In school we meet with students from Cambodia, Ethiopia, Thailand, Vietnam, Nepal, East Timor, Mynamar, Indonesia among others. We share a lot together and interacting and learning with them has been the greatest experience.
I would not have completely told the Israel experience if I don’t talk of the very reason that instigated our coming here in the first place. That’s the fact that agriculturally speaking, the Israelis have learnt to work with less to generate more, go against a presumably sealed fate to nurture their own agricultural Canaan. For one, they have turned the desert green. That’s something most countries are struggling with or unable to do. They have water in plenty. And I mean water in plenty, in a dessert! Pause and think about that. And from where I am standing, I can confidently say it’s no rocket science. Maybe it could do with the very long working hours they put? Yes, sometimes we work 14-15 hours a day!
But worry not for me, it’s not all work without play. Visiting some of the historical sites in Israel has been the most amazing experience. The Old City Jerusalem for instance is wonderful. For a Christian like me, the experience has been magical. When you are here everything is Biblical.
So what has been my greatest lesson and take aways this far? Anything is possible if we set out our agenda right. Israelis are doing incredibly well in farming yet they are in a desert. They are able to feed their people and export their farm produce all over the world. Why can’t we do the same when we have favorable climate in our country? As a country we still have a lot to learn and do in terms of food production and becoming food secure.
There are numerous opportunities in agriculture as a whole so long as our population keeps rising and our need for quality food increases. We have many opportunities in the field of agriculture, from production, value addition, all the way up to marketing. We need to curve our own niche because we will always need food. It is up to us to create jobs for our people. You need to give farmers the recognition they deserve because they feed the community.

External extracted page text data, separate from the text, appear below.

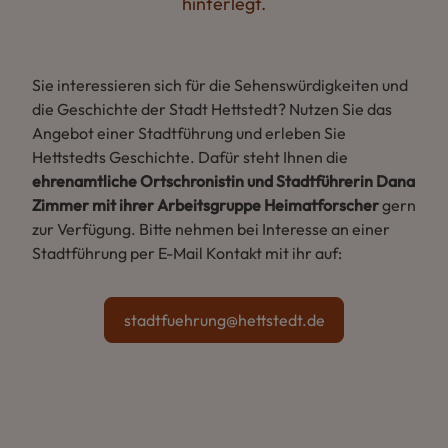
hinterlegt.
Sie interessieren sich für die Sehenswürdigkeiten und
die Geschichte der Stadt Hettstedt? Nutzen Sie das
Angebot einer Stadtführung und erleben Sie
Hettstedts Geschichte. Dafür steht Ihnen die
ehrenamtliche Ortschronistin und Stadtführerin Dana
Zimmer mit ihrer Arbeitsgruppe Heimatforscher
gern
zur Verfügung. Bitte nehmen bei Interesse an einer
Stadtführung per E-Mail Kontakt mit ihr auf:
stadtfuehrung@hettstedt.de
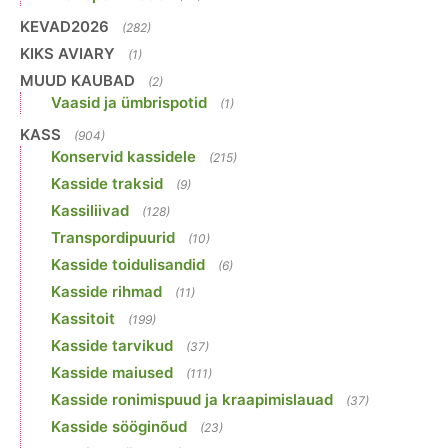
KEVAD2026
(282)
KIKS AVIARY
(1)
MUUD KAUBAD
(2)
Vaasid ja ümbrispotid
(1)
KASS
(904)
Konservid kassidele
(215)
Kasside traksid
(9)
Kassiliivad
(128)
Transpordipuurid
(10)
Kasside toidulisandid
(6)
Kasside rihmad
(11)
Kassitoit
(199)
Kasside tarvikud
(37)
Kasside maiused
(111)
Kasside ronimispuud ja kraapimislauad
(37)
Kasside sööginõud
(23)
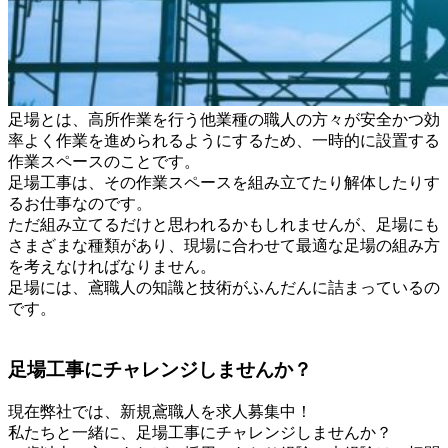
足場とは、高所作業を行う他業種の職人の方々が安全かつ効
率よく作業を進められるようにするため、一時的に設置する
作業スペースのことです。
足場工事は、その作業スペースを組み立てたり解体したりす
るお仕事なのです。
ただ組み立てるだけと思われるかもしれませんが、足場にも
さまざまな種類があり、現場に合わせて最適な足場の組み方
を考えなければなりません。
足場には、鳶職人の知識と技術がふんだんに詰まっているの
です。
足場工事にチャレンジしませんか？
現在弊社では、新規鳶職人を求人募集中！
私たちと一緒に、足場工事にチャレンジしませんか？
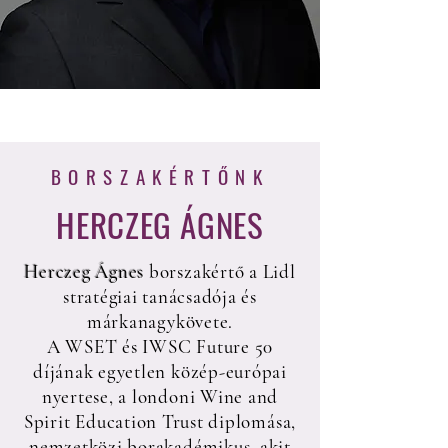
BORSZAKÉRTŐNK
HERCZEG ÁGNES
Herczeg Ágnes
borszakértő a Lidl
stratégiai tanácsadója és
márkanagykövete.
A WSET és IWSC Future 50
díjának egyetlen közép-európai
nyertese, a londoni Wine and
Spirit Education Trust diplomása,
nemzetközi borakadémikus, akit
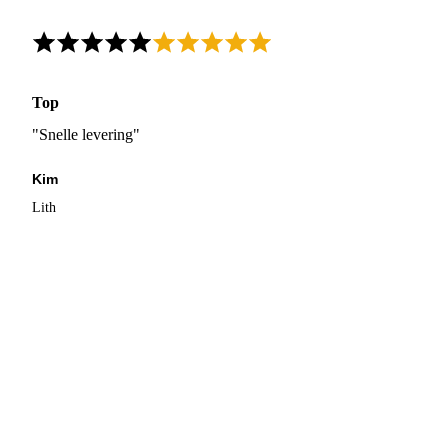
Top
"Snelle levering"
Kim
Lith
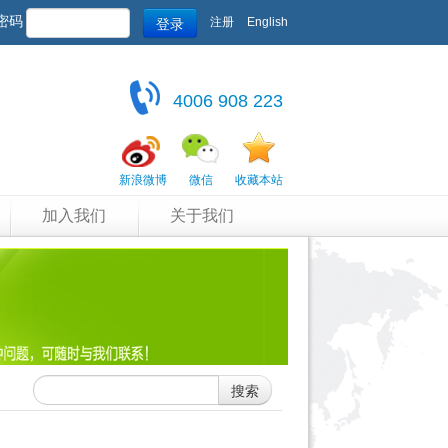
登录
密码
注册
English
4006 908 223
新浪微博
微信
收藏本站
加入我们
关于我们
搜索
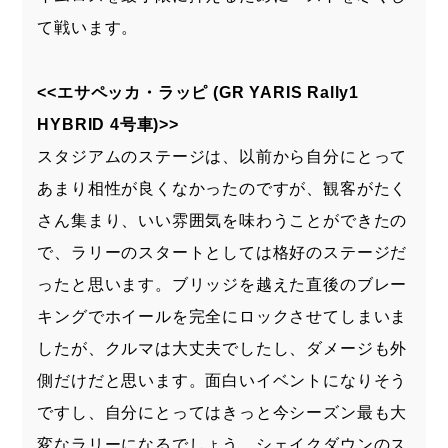
て戦います。
<<エサペッカ・ラッピ (GR YARIS Rally1
HYBRID 4号車)>>
スタジアムのステージは、以前から自分にとって
あまり相性が良くなかったのですが、観客がたく
さん集まり、いい雰囲気を味わうことができたの
で、ラリーのスタートとしては格好のステージだ
ったと思います。ブリッジを越えた直後のブレー
キングでホイールを完全にロックさせてしまいま
したが、クルマは大丈夫でしたし、ダメージも外
側だけだと思います。面白いイベントになりそう
ですし、自分にとってはきっと今シーズン最も大
変なラリーになるでしょう。シェイクダウンのス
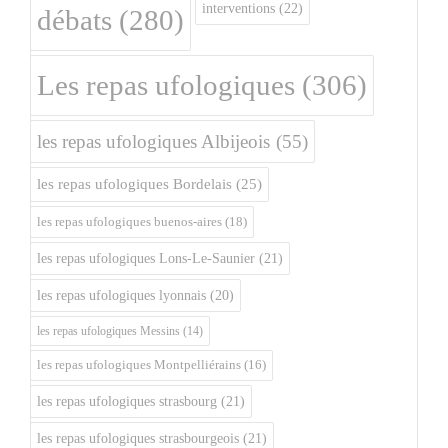
interventions
(22)
débats
(280)
Les repas ufologiques
(306)
les repas ufologiques Albijeois
(55)
les repas ufologiques Bordelais
(25)
les repas ufologiques buenos-aires
(18)
les repas ufologiques Lons-Le-Saunier
(21)
les repas ufologiques lyonnais
(20)
les repas ufologiques Messins
(14)
les repas ufologiques Montpelliérains
(16)
les repas ufologiques strasbourg
(21)
les repas ufologiques strasbourgeois
(21)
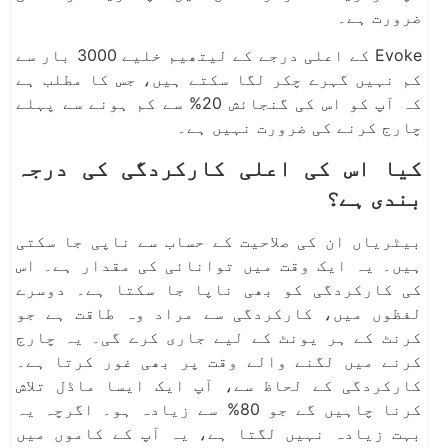
ضرورت ہے۔
Evoke کے اعلی درجے کے لیتھیم خلیے 3000 بار سے
کم نہیں گہرے چکر لگا سکتے ہیں، جس کا مطلب ہے
کہ آپ کو اس کی گنجائش 20% سے کم ہونے سے پہلے
چارج کرنے کی ضرورت نہیں ہے۔
کیا اس کی اعلی کارکردگی کی درجہ
بندی ہے؟
بیٹریاں ان کی صلاحیت کے حساب سے ناپی جا سکتی
ہیں۔ یہ ایک وقت میں توانائی کی مقدار ہے۔ اس
کی کارکردگی کو بھی ناپا جا سکتا ہے۔ دوسرے
لفظوں میں، کارکردگی سے مراد وہ طاقت ہے جو
کرنٹ کے ہر یونٹ کے لیے جاری کرے گی۔ یہ چارج
کرنے میں لگنے والے وقت پر بھی غور کرتا ہے۔
کارکردگی کے لحاظ سے، آپ ایک ایسا ماڈل تلاش
کرنا چاہیں گے جو 80% سے زیادہ ہو۔ اگرچہ یہ
بہت زیادہ نہیں لگتا ہے، یہ آپ کے کاموں میں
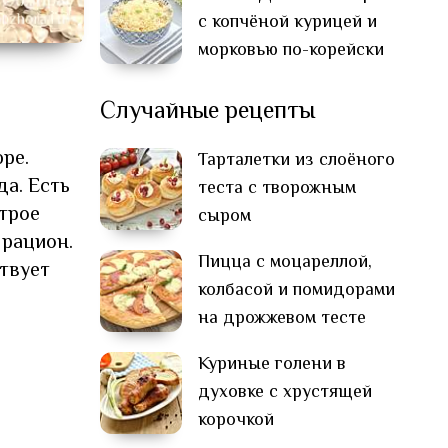
с копчёной курицей и
морковью по-корейски
Случайные рецепты
юре.
Тарталетки из слоёного
а. Есть
теста с творожным
трое
сыром
 рацион.
Пицца с моцареллой,
ствует
колбасой и помидорами
на дрожжевом тесте
Куриные голени в
духовке с хрустящей
корочкой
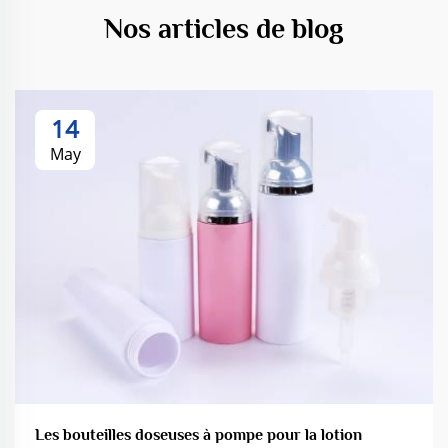
Nos articles de blog
14
May
Les bouteilles doseuses à pompe pour la lotion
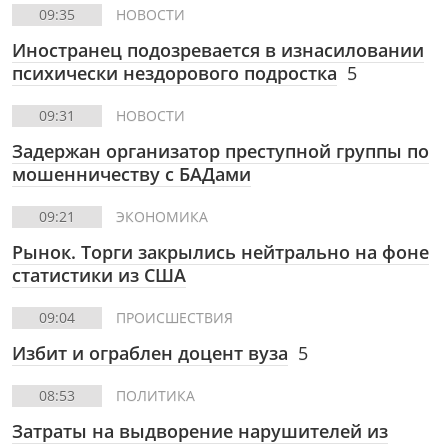
09:35
НОВОСТИ
Иностранец подозревается в изнасиловании
психически нездорового подростка
5
09:31
НОВОСТИ
Задержан организатор преступной группы по
мошенничеству с БАДами
09:21
ЭКОНОМИКА
Рынок. Торги закрылись нейтрально на фоне
статистики из США
09:04
ПРОИСШЕСТВИЯ
Избит и ограблен доцент вуза
5
08:53
ПОЛИТИКА
Затраты на выдворение нарушителей из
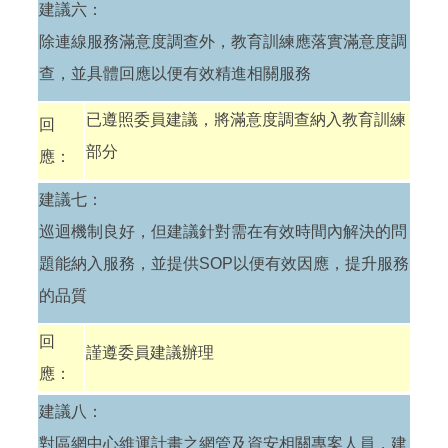
建議六：
除連線服務滿意度調查外，教育訓練應落實滿意度調
查，並具體回應以便有效精進相關服務
已遵照委員建議，將滿意度調查納入教育訓練
回
部分
應：
建議七：
巡迴機制良好，但建議針對需在有效時間內解決的問
題能納入服務，並提供SOP以便有效因應，提升服務
的品質
回
謹遵委員建議辦理
應：
建議八：
對區網中心維運計畫之網管及資安相關專案人員，建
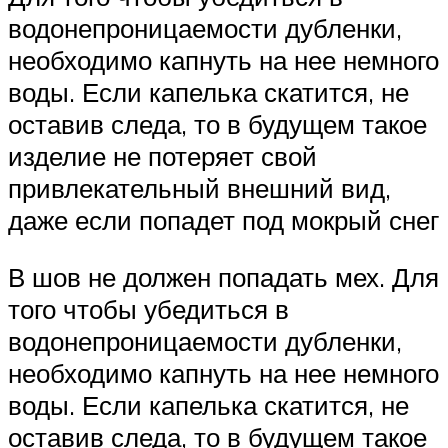
водонепроницаемости дубленки,
необходимо капнуть на нее немного
воды. Если капелька скатится, не
оставив следа, то в будущем такое
изделие не потеряет свой
привлекательный внешний вид,
даже если попадет под мокрый снег
В шов не должен попадать мех. Для
того чтобы убедиться в
водонепроницаемости дубленки,
необходимо капнуть на нее немного
воды. Если капелька скатится, не
оставив следа, то в будущем такое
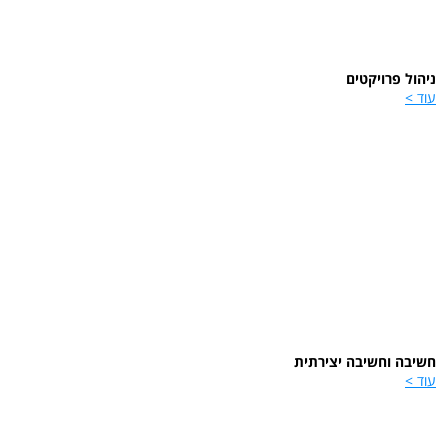
ניהול פרויקטים
עוד >
חשיבה וחשיבה יצירתית
עוד >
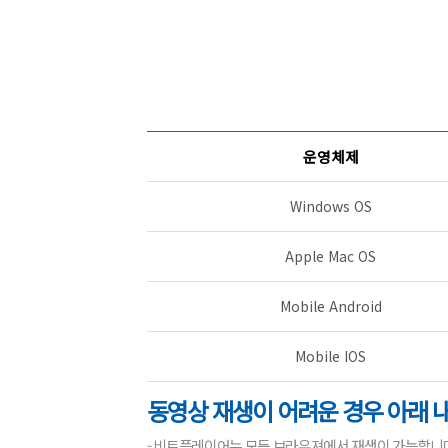
운영체제
Windows OS
Apple Mac OS
Mobile Android
Mobile IOS
동영상 재생이 어려운 경우 아래 
- 비트플레이어는 모든 브라우져에서 재생이 가능합니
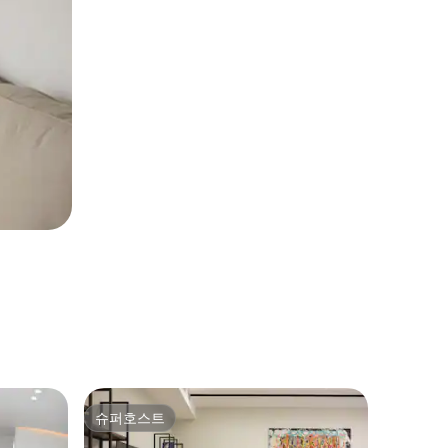
베이루트
슈퍼호스트
슈퍼호
슈퍼호스트
슈퍼호
미니마 -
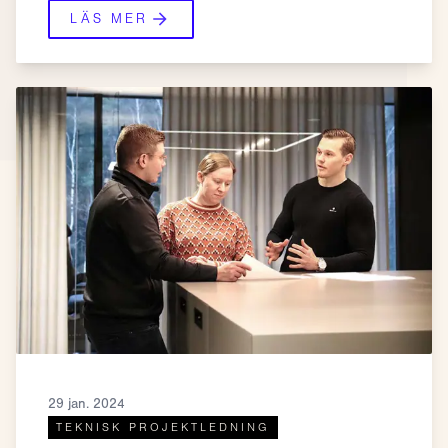
LÄS MER
29 jan. 2024
TEKNISK PROJEKTLEDNING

Do we miss home already? Personally I don’t miss home. Though we are away from home, this place is home away from home. We are a family here. We have each other. I think this is the main reason we don’t miss home unless somebody is missing home chini ya maji. We are occupied most of the time with either work or classes so we scarcely have time to feel homesick. And the other main reason is that we are very busy coming up with solutions that will hopefully solve agricultural problems back home. Personally, I’m planning to create jobs when I get back, teach the upcoming farmers especially those in the village how to do farming in a more advanced way. I also plan to start my own farm. I have particular interest in growing tomatoes, onions, indigenous vegetables among other crops.
Since I have a word count to stick to, I have to pen off. But get this fact, Israel is a beautiful country; forget about what the media tells you. The country is full of different cultures. For this short period we have been here I got the opportunity to make new friends from all over the world. I now have friends in Israel, from London, Brazil, Sweden, USA, Mexico, Canada, Uzbeskistan, Thailand, Cambodia, Ethiopia and many other countries. The experience has been invaluable, and most of all, it has manifested the strength that comes from embracing diversity. I pray that we all may come to realize this basic fact irrespective of our tribes, languages, backgrounds or religion. As for now, from me and all the other JKUAT great minds we have here, we wish you a happy new year, or as it’s put in Israel, ‘Shana Tova!’
Cheers to good health, harmony, peace, love, unity and God’s abundant blessings!